The Twenty-foot Equivalent Unit (TEU) is the shipping industry's baseline capacity metric. It represents one standard 20ft ISO dry van and is used to size vessels, terminals and trade flows.
What is an FEU?
The Forty-foot Equivalent Unit (FEU) refers to a 40ft ISO container. In slot terms 1 FEU = 2 TEU, though internal volume is slightly more than double a 20ft box because door and corner-post overheads are shared across a longer body.
How the conversion works
For a mixed fleet, total TEU = 20ft count + (40ft count × 2). Total volume and payload are derived from standard ISO container capacities.
Standard ISO container dimensions
- 20ft Dry Van: ~33.2 CBM internal volume, ~28,180 kg max payload
- 40ft Dry Van: ~67.7 CBM internal volume, ~28,750 kg max payload
Actual figures vary slightly by manufacturer, tare weight and container type (high-cube, reefer, open-top, flat-rack).
Choosing 20ft vs 40ft containers
Dense cargo (metals, paper, tiles, liquids in flexitanks) usually weighs out a 20ft box before it cubes out — 20ft units are the efficient choice. Low-density cargo (furniture, textiles, packaging) benefits from a 40ft or 40ft high-cube because cube is the limiting factor.
Frequently asked questions
What is a TEU?
A TEU (Twenty-foot Equivalent Unit) is the standard measure of container capacity based on a 20ft ISO dry van. It is used to quantify vessel capacity, port throughput and cargo volumes.
What is an FEU?
An FEU (Forty-foot Equivalent Unit) represents a 40ft ISO container.

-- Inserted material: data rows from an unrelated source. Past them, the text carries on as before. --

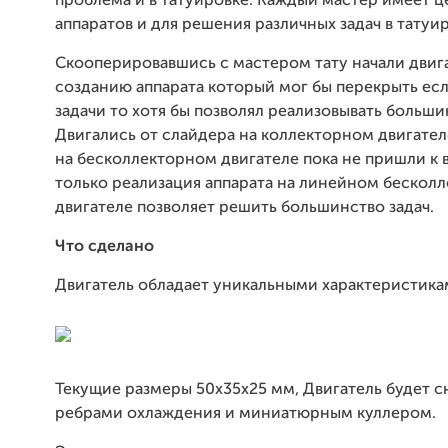
проблема и в татуировке. Каждый мастер имеет ц
аппаратов и для решения различных задач в татуи
Скооперировавшись с мастером тату начали двига
созданию аппарата который мог бы перекрыть есл
задачи то хотя бы позволял реализовывать больши
Двигались от слайдера на коллекторном двигател
на бесколлекторном двигателе пока не пришли к 
только реализация аппарата на линейном бескол
двигателе позволяет решить большинство задач.
Что сделано
Двигатель обладает уникальными характеристик
Текущие размеры 50х35х25 мм, Двигатель будет 
ребрами охлаждения и миниатюрным куллером.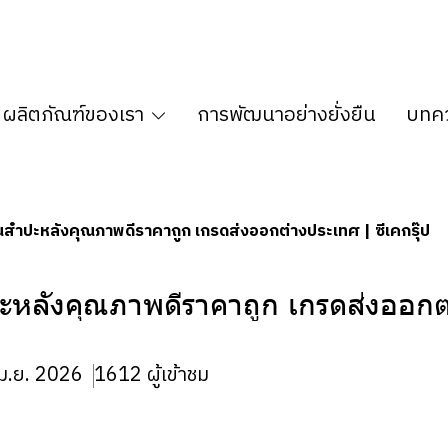
ผลิตภัณฑ์ของเรา
การพัฒนาอย่างยั่งยืน
บทคว
ันสำปะหลังคุณภาพดีราคาถูก เกรดส่งออกต่างประเทศ | ซีเคกรุ๊ป
ะหลังคุณภาพดีราคาถูก เกรดส่งออก
เม.ย. 2026
1612 ผู้เข้าชม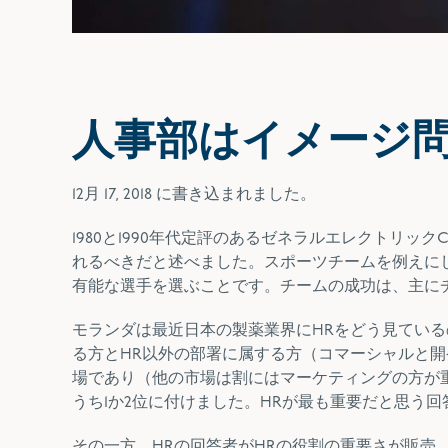
人事部はイメージ
12月 17, 2018
に書き込まれました。
1980と1990年代定評のある
ゼネラルエレクトリックC
れるべきだと述べました。スポーツチームを例えに
有能な選手を選ぶことです。チームの成功は、主に
モランダは最近日本の製薬業界にHRをどう見ている
る方とHR以外の部署に属する方（コマーシャルと
場であり（他の市場は割にはマーケティングの方が重
うち1か2位に付けました。HRが最も重要だと思う
その一方、HRの回答者がHRの役割の重要さが販売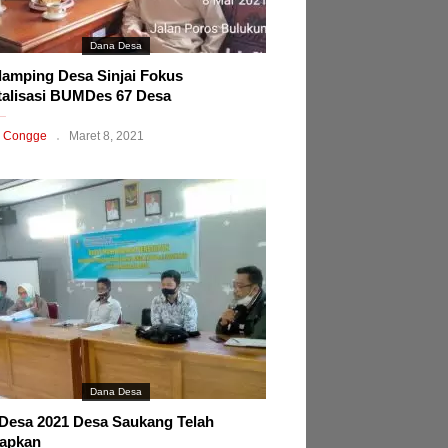
Dana Desa
amping Desa Sinjai Fokus
talisasi BUMDes 67 Desa
 Congge
Maret 8, 2021
Dana Desa
esa 2021 Desa Saukang Telah
tapkan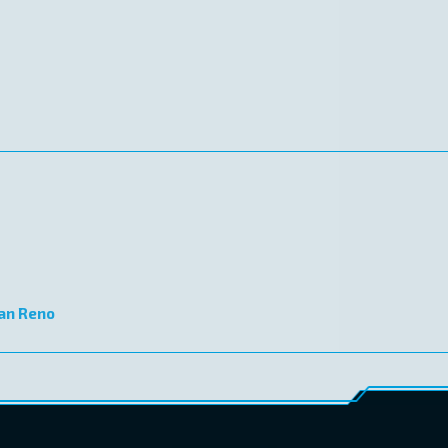
an Reno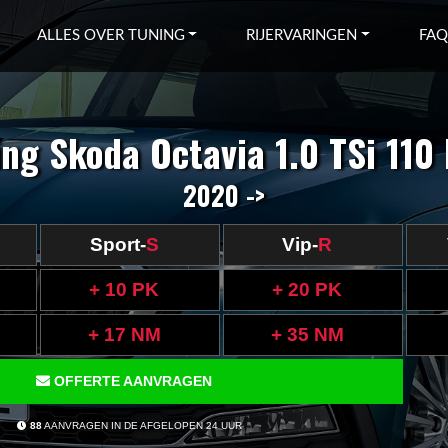
ALLES OVER TUNING
RIJERVARINGEN
FAQ
ng Skoda Octavia 1.0 TSi 110
2020 ->
Sport-
S
Vip-
R
+ 10 PK
+ 20 PK
+ 17 NM
+ 35 NM
OFFERTE AANVRAGEN
88
AANVRAGEN IN DE AFGELOPEN 24 UUR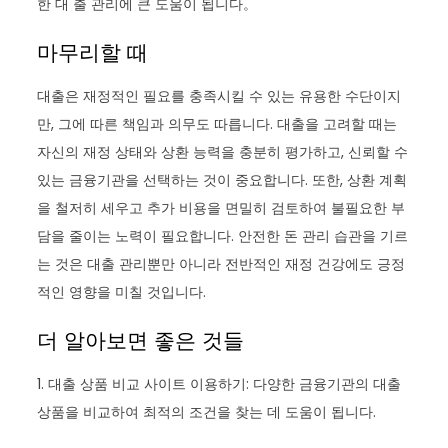
한 대 출 관리에 큰 도움이 됩니다。
마무리할 때
대출은 재정적인 필요를 충족시킬 수 있는 유용한 수단이지
만, 그에 따른 책임과 의무도 따릅니다. 대출을 고려할 때는
자신의 재정 상태와 상환 능력을 충분히 평가하고, 신뢰할 수
있는 금융기관을 선택하는 것이 중요합니다. 또한, 상환 계획
을 철저히 세우고 추가 비용을 면밀히 검토하여 불필요한 부
담을 줄이는 노력이 필요합니다. 안전한 돈 관리 습관을 기르
는 것은 대출 관리뿐만 아니라 전반적인 재정 건강에도 긍정
적인 영향을 미칠 것입니다.
더 알아보면 좋은 것들
1. 대출 상품 비교 사이트 이용하기: 다양한 금융기관의 대출
상품을 비교하여 최적의 조건을 찾는 데 도움이 됩니다.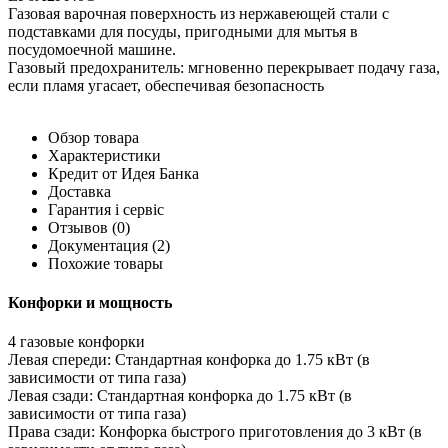
Газовая варочная поверхность из нержавеющей стали с
подставками для посуды, пригодными для мытья в
посудомоечной машине.
Газовый предохранитель: мгновенно перекрывает подачу газа,
если пламя угасает, обеспечивая безопасность
Обзор товара
Характеристики
Кредит от Идея Банка
Доставка
Гарантия і сервіс
Отзывов
(0)
Документация
(2)
Похожие товары
Конфорки и мощность
4 газовые конфорки
Левая спереди: Стандартная конфорка до 1.75 кВт (в
зависимости от типа газа)
Левая сзади: Стандартная конфорка до 1.75 кВт (в
зависимости от типа газа)
Права сзади: Конфорка быстрого приготовления до 3 кВт (в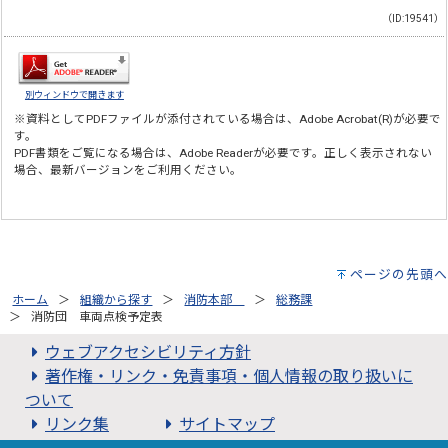
（ID:19541）
別ウィンドウで開きます
※資料としてPDFファイルが添付されている場合は、
Adobe Acrobat(R)
が必要で
す。
PDF書類をご覧になる場合は、
Adobe Reader
が必要です。正しく表示されない
場合、最新バージョンをご利用ください。
ページの先頭へ
ホーム
組織から探す
消防本部
総務課
消防団 車両点検予定表
ウェブアクセシビリティ方針
著作権・リンク・免責事項・個人情報の取り扱いに
ついて
リンク集
サイトマップ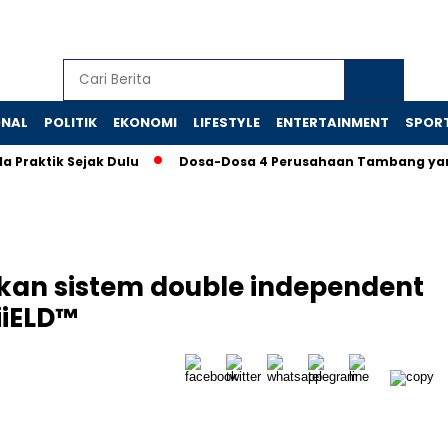
ONAL
POLITIK
EKONOMI
LIFESTYLE
ENTERTAINMENT
SPOR
tik Sejak Dulu
Dosa-Dosa 4 Perusahaan Tambang yang Mema
rkan sistem double independent
iiELD™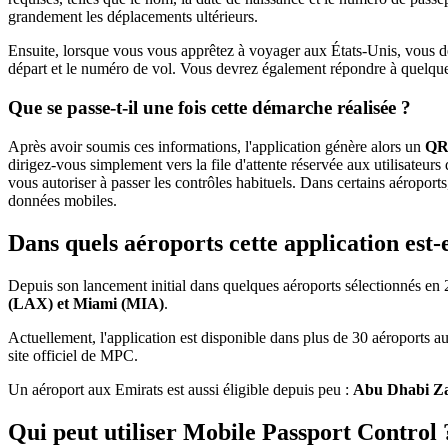
grandement les déplacements ultérieurs.
Ensuite, lorsque vous vous apprêtez à voyager aux États-Unis, vous de
départ et le numéro de vol. Vous devrez également répondre à quelque
Que se passe-t-il une fois cette démarche réalisée ?
Après avoir soumis ces informations, l'application génère alors un
QR
dirigez-vous simplement vers la file d'attente réservée aux utilisateu
vous autoriser à passer les contrôles habituels. Dans certains aéroport
données mobiles.
Dans quels aéroports cette application est-e
Depuis son lancement initial dans quelques aéroports sélectionnés e
(LAX) et Miami (MIA)
.
Actuellement, l'application est disponible dans plus de 30 aéroports au
site officiel de MPC.
Un aéroport aux Emirats est aussi éligible depuis peu :
Abu Dhabi Zay
Qui peut utiliser Mobile Passport Control 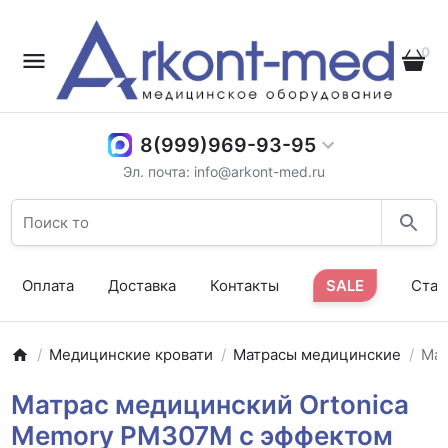
0
8(999)969-93-95
Эл. почта: info@arkont-med.ru
Оплата
Доставка
Контакты
SALE
Стат
Медицинские кровати
Матрасы медицинские
Мат
Матрас медицинский Ortonica
Memory PM307M с эффектом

One FEU equals two TEUs in slot-count terms, though it offers more than double the internal volume of a single TEU.
How do I convert between TEU and FEU?
Divide TEU by 2 to get equivalent FEU, or multiply FEU by 2 to get equivalent TEU. This tool applies the conversion instantly and also estimates total CBM and maximum payload.
What are the standard capacities of 20ft and 40ft containers?
A standard 20ft dry van holds about 33.2 CBM with a maximum payload near 28,180 kg. A 40ft dry van holds about 67.7 CBM with a maximum payload near 28,750 kg.
When should I choose 40ft over 20ft containers?
Use 40ft containers for high-volume, low-density cargo where cube-out is the constraint. Use 20ft containers for dense cargo that would weigh out a 40ft box or when handling and storage favour smaller units.